Nevertheless, most new discoveries will continue to stem from hypothesis-generating research with low or very low pre-study odds. We should then acknowledge that statistical significance testing in the report of a single study gives only a partial picture, without knowing how much testing has been done outside the report and in the relevant field at large. Despite a large statistical literature for multiple testing corrections , usually it is impossible to decipher how much data dredging by the reporting authors or other research teams has preceded a reported research finding. Even if determining this were feasible, this would not inform us about the pre-study odds. Thus, it is unavoidable that one should make approximate assumptions on how many relationships are expected to be true among those probed across the relevant research fields and research designs. The wider field may yield some guidance for estimating this probability for the isolated research project. Experiences from biases detected in other neighboring fields would also be useful to draw upon. Even though these assumptions would be considerably subjective, they would still be very useful in interpreting research claims and putting them in context.
Let us assume that a team of investigators performs a whole genome association study to test whether any of 100,000 gene polymorphisms are associated with susceptibility to schizophrenia. Based on what we know about the extent of heritability of the disease, it is reasonable to expect that probably around ten gene polymorphisms among those tested would be truly associated with schizophrenia, with relatively similar odds ratios around 1.3 for the ten or so polymorphisms and with a fairly similar power to identify any of them. Then R = 10/100,000 = 10−4, and the pre-study probability for any polymorphism to be associated with schizophrenia is also R/(R + 1) = 10−4. Let us also suppose that the study has 60% power to find an association with an odds ratio of 1.3 at α = 0.05. Then it can be estimated that if a statistically significant association is found with the p-value barely crossing the 0.05 threshold, the post-study probability that this is true increases about 12-fold compared with the pre-study probability, but it is still only 12 × 10−4.

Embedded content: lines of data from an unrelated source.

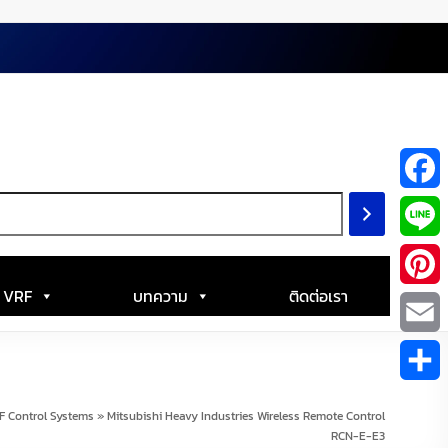
F
a
L
c
i
| VRF
บทความ
ติดต่อเรา
P
e
n
i
E
b
e
n
m
S
o
F Control Systems
»
Mitsubishi Heavy Industries Wireless Remote Control
t
a
RCN-E-E3
h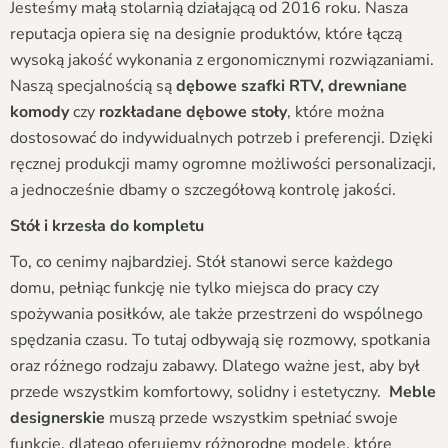
Jesteśmy małą stolarnią działającą od 2016 roku. Nasza
reputacja opiera się na designie produktów, które łączą
wysoką jakość wykonania z ergonomicznymi rozwiązaniami.
Naszą specjalnością są
dębowe szafki RTV, drewniane
komody
czy
rozkładane dębowe stoły
, które można
dostosować do indywidualnych potrzeb i preferencji. Dzięki
ręcznej produkcji mamy ogromne możliwości personalizacji,
a jednocześnie dbamy o szczegółową kontrolę jakości.
Stół i krzesła do kompletu
To, co cenimy najbardziej. Stół stanowi serce każdego
domu, pełniąc funkcję nie tylko miejsca do pracy czy
spożywania posiłków, ale także przestrzeni do wspólnego
spędzania czasu. To tutaj odbywają się rozmowy, spotkania
oraz różnego rodzaju zabawy. Dlatego ważne jest, aby był
przede wszystkim komfortowy, solidny i estetyczny.
Meble
designerskie
muszą przede wszystkim spełniać swoje
funkcje, dlatego oferujemy różnorodne modele, które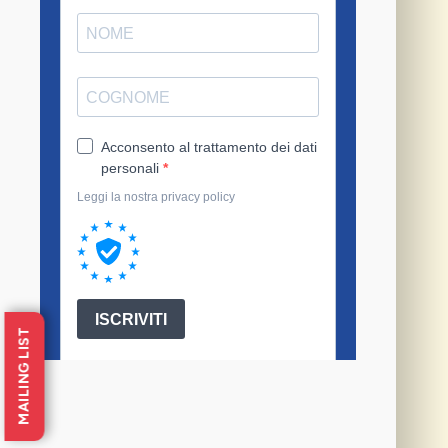
Articoli correlati
Avviso di selezione di profili professionali per n. 4
ricercatori/ricercatrici. Pubblicazione
graduatoria definitiva
Con riferimento all’Avviso di selezione di profili
professionali per n. 4 ricercatori/ricercatrici,
pubblicato il 10.06.2026…
MAILING LIST
Un progetto per ricostruire Palermo
Cara Palermo, a nome di tanti cittadini e
cittadine ti scrivo con il rispetto e…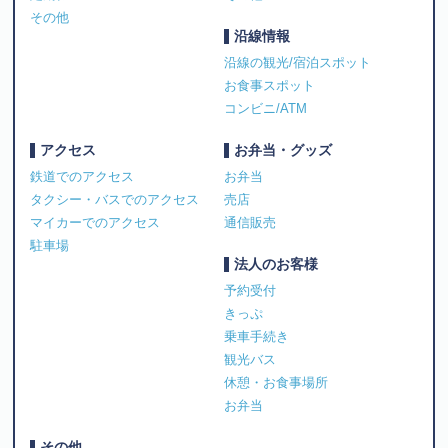
その他
沿線情報
沿線の観光/宿泊スポット
お食事スポット
コンビニ/ATM
アクセス
お弁当・グッズ
鉄道でのアクセス
お弁当
タクシー・バスでのアクセス
売店
マイカーでのアクセス
通信販売
駐車場
法人のお客様
予約受付
きっぷ
乗車手続き
観光バス
休憩・お食事場所
お弁当
その他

Now let us suppose that the investigators manipulate their design, analyses, and reporting so as to make more relationships cross the p = 0.05 threshold even though this would not have been crossed with a perfectly adhered to design and analysis and with perfect comprehensive reporting of the results, strictly according to the original study plan. Such manipulation could be done, for example, with serendipitous inclusion or exclusion of certain patients or controls, post hoc subgroup analyses, investigation of genetic contrasts that were not originally specified, changes in the disease or control definitions, and various combinations of selective or distorted reporting of the results. Commercially available “data mining” packages actually are proud of their ability to yield statistically significant results through data dredging. In the presence of bias with u = 0.10, the post-study probability that a research finding is true is only 4.4 × 10−4. Furthermore, even in the absence of any bias, when ten independent research teams perform similar experiments around the world, if one of them finds a formally statistically significant association, the probability that the research finding is true is only 1.5 × 10−4, hardly any higher than the probability we had before any of this extensive research was undertaken!